Tanzträume Deutschland 2010 – 89min.
Filmkritik
Pina Bauschs Vermächtnis
"Tanzträume" dokumentiert ein Projekt, das Pina Bausch angestossen hat. 40 Jugendliche proben im Wuppertaler Tanztheater ein tänzerisches Schauspiel. Der Film beschreibt die Gefühle der Akteure, den Prozess einer Entwicklung und ist zugleich eine Hommage an eine der grössten Choreographinnen der Ballettgeschichte.
Nein, es geht nicht um den "Schwanensee", auch nicht um "Saturday Night Fever" oder irgendeine modische Art von Moderne Dancing. In Pina Bauschs Tanztheater wird nicht Klassik zelebriert, werden nicht modische Ströme aufgenommen. Über dreissig Jahre hat die Bühnenkünstlerin und Choreografin das Tanztheater Wuppertal geprägt und bekannt gemacht. Ihr Credo war, die Menschen in den Mittelpunkt zu stellen, dabei ging es weniger darum zu zeigen wie sich Menschen bewegten, sondern was sie bewegte.
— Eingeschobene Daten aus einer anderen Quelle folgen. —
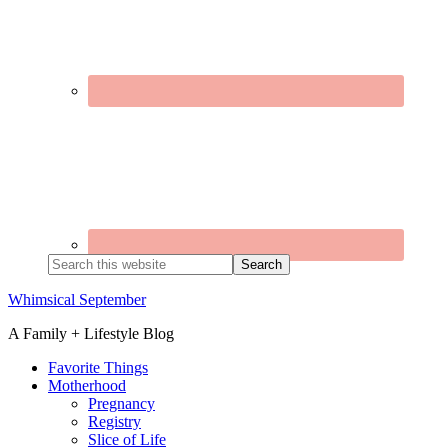
Search
this
website
Whimsical September
A Family + Lifestyle Blog
Favorite Things
Motherhood
Pregnancy
Registry
Slice of Life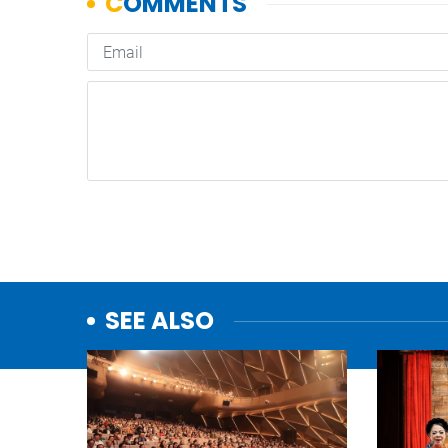
SEE ALSO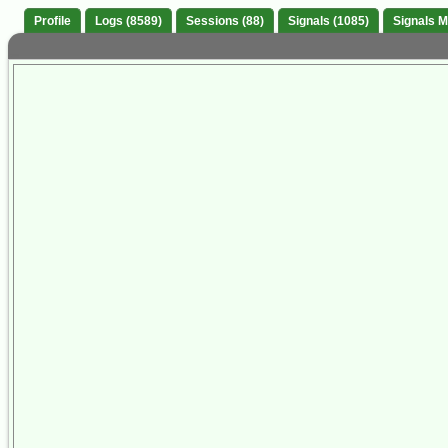
Profile
Logs (8589)
Sessions (88)
Signals (1085)
Signals 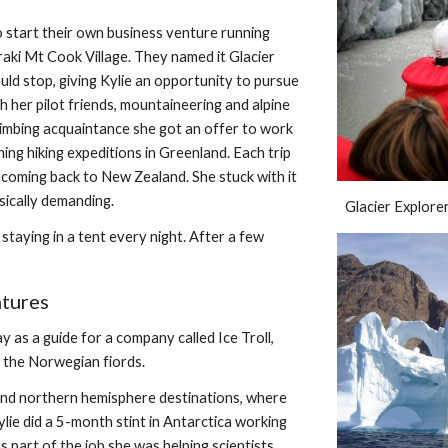
o start their own business venture running 
aki Mt Cook Village. They named it Glacier 
ld stop, giving Kylie an opportunity to pursue 
h her pilot friends, mountaineering and alpine 
imbing acquaintance she got an offer to work  
ng hiking expeditions in Greenland. Each trip 
coming back to New Zealand. She stuck with it 
sically demanding.
Glacier Explorer
staying in a tent every night. After a few 
ntures
as a guide for a company called Ice Troll, 
n the Norwegian fiords.
nd northern hemisphere destinations, where 
ie did a 5-month stint in Antarctica working 
s part of the job she was helping scientists 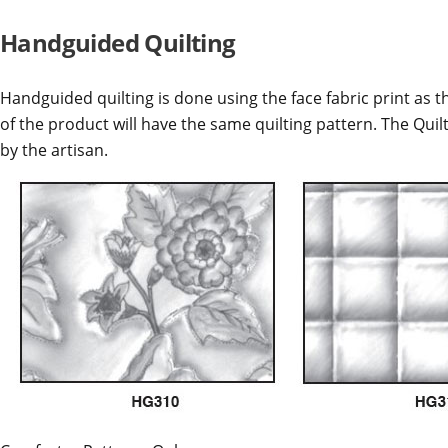
Handguided Quilting
Handguided quilting is done using the face fabric print as th
of the product will have the same quilting pattern. The Quil
by the artisan.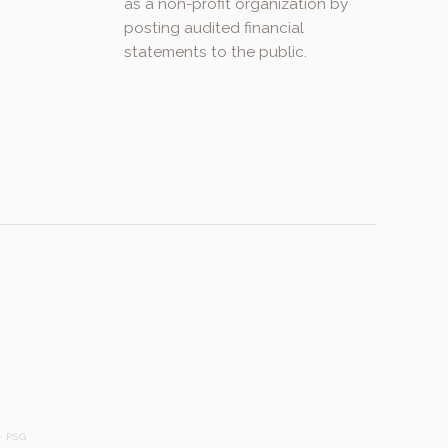
as a non-profit organization by
posting audited financial
statements to the public.
.
 PSG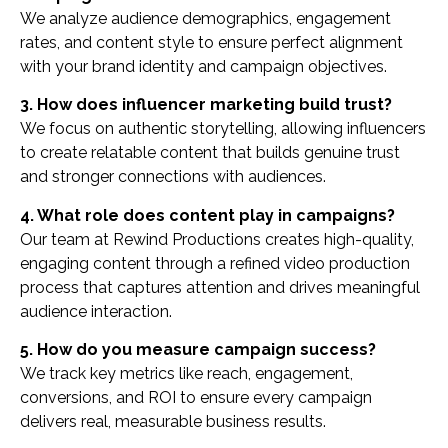
We analyze audience demographics, engagement
rates, and content style to ensure perfect alignment
with your brand identity and campaign objectives.
3. How does influencer marketing build trust?
We focus on authentic storytelling, allowing influencers
to create relatable content that builds genuine trust
and stronger connections with audiences.
4. What role does content play in campaigns?
Our team at Rewind Productions creates high-quality,
engaging content through a refined video production
process that captures attention and drives meaningful
audience interaction.
5. How do you measure campaign success?
We track key metrics like reach, engagement,
conversions, and ROI to ensure every campaign
delivers real, measurable business results.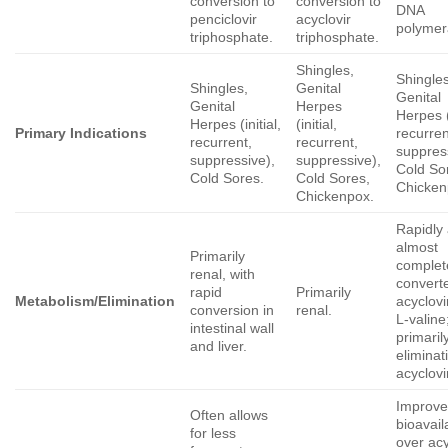
conversion to
conversion to
DNA
penciclovir
acyclovir
polymer
triphosphate.
triphosphate.
Shingles,
Shingles
Shingles,
Genital
Genital
Genital
Herpes
Herpes (i
Herpes (initial,
(initial,
Primary Indications
recurren
recurrent,
recurrent,
suppres
suppressive),
suppressive),
Cold So
Cold Sores.
Cold Sores,
Chicken
Chickenpox.
Rapidly
almost
Primarily
complet
renal, with
convert
rapid
Primarily
Metabolism/Elimination
acyclovi
conversion in
renal.
L-valine
intestinal wall
primaril
and liver.
eliminat
acyclovi
Improv
Often allows
bioavaila
for less
over acy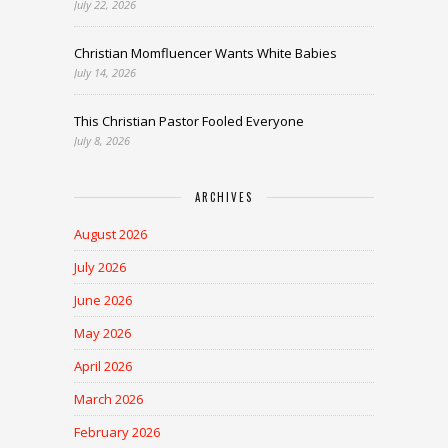
July 22, 2026
Christian Momfluencer Wants White Babies
July 14, 2026
This Christian Pastor Fooled Everyone
July 8, 2026
ARCHIVES
August 2026
July 2026
June 2026
May 2026
April 2026
March 2026
February 2026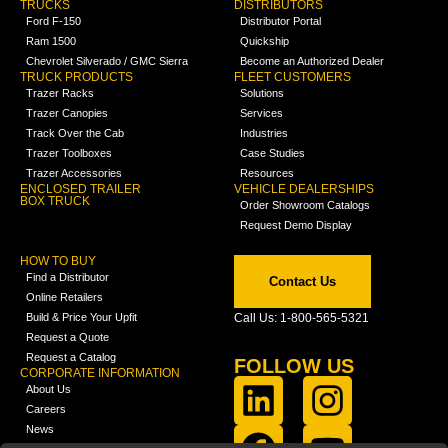
TRUCKS
DISTRIBUTORS
Ford F-150
Distributor Portal
Ram 1500
Quickship
Chevrolet Silverado / GMC Sierra
Become an Authorized Dealer
TRUCK PRODUCTS
FLEET CUSTOMERS
Trazer Racks
Solutions
Trazer Canopies
Services
Track Over the Cab
Industries
Trazer Toolboxes
Case Studies
Trazer Accessories
Resources
ENCLOSED TRAILER
VEHICLE DEALERSHIPS
BOX TRUCK
Order Showroom Catalogs
Request Demo Display
HOW TO BUY
Find a Distributor
Contact Us
Online Retailers
Build & Price Your Upfit
Call Us: 1-800-565-5321
Request a Quote
Request a Catalog
FOLLOW US
CORPORATE INFORMATION
About Us
Careers
News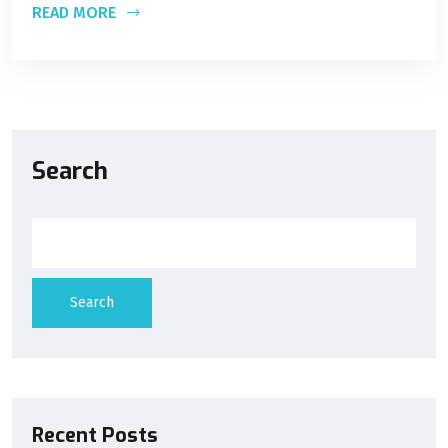
READ MORE
Search
Search
Recent Posts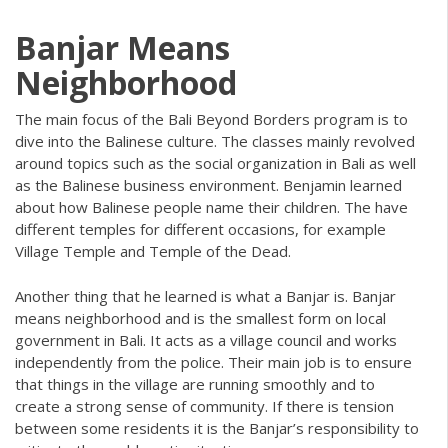
Banjar Means
Neighborhood
The main focus of the Bali Beyond Borders program is to
dive into the Balinese culture. The classes mainly revolved
around topics such as the social organization in Bali as well
as the Balinese business environment. Benjamin learned
about how Balinese people name their children. The have
different temples for different occasions, for example
Village Temple and Temple of the Dead.
Another thing that he learned is what a Banjar is. Banjar
means neighborhood and is the smallest form on local
government in Bali. It acts as a village council and works
independently from the police. Their main job is to ensure
that things in the village are running smoothly and to
create a strong sense of community. If there is tension
between some residents it is the Banjar’s responsibility to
Das Stück "Kontakthof" entstand bereits 1978, im Jahr 2000 befasst sich eine Seniorentruppe mit diesem Szenarium und 2008 arbeiteten Jugendliche am "Kontakthof". Pina Bausch begleitete die Arbeit über ein Jahr und erlebt die Premiere, bevor sie Ende Juni 2009 in Wuppertal starb.
Rund 40 Schüler und Schülerinnen zwischen 14 und 18 Jahren hatten sich im Tanztheater Wuppertal eingefunden, um am Projekt mitzuarbeiten. Die jungen Leute lernen nicht nur Schritte, Bewegungen und Zusammenspiel, sondern auch Vorurteile abzubauen und einiges über sich selbst. Die ehemaligen Bausch-Tänzerinnen Jo Ann Endicott und Bénédicte Billiet, die das Bausch-Stück einstudieren, führen die Akteure und Akteurinnen behutsam und konsequent an ihre Aufgaben heran, an das Zusammenspiel, an Überwindung eigener Schwellen, letztlich zur «Veräusserung» der Gefühle. Pina Bausch scheint präsent, auch wenn sie nicht zugegen ist. Nicht als Domina, sondern als verständige Freundin, welche die jungen Darsteller in ihrer Selbstverwirklichung, in ihrem Selbstverständnis stärkt und fördert.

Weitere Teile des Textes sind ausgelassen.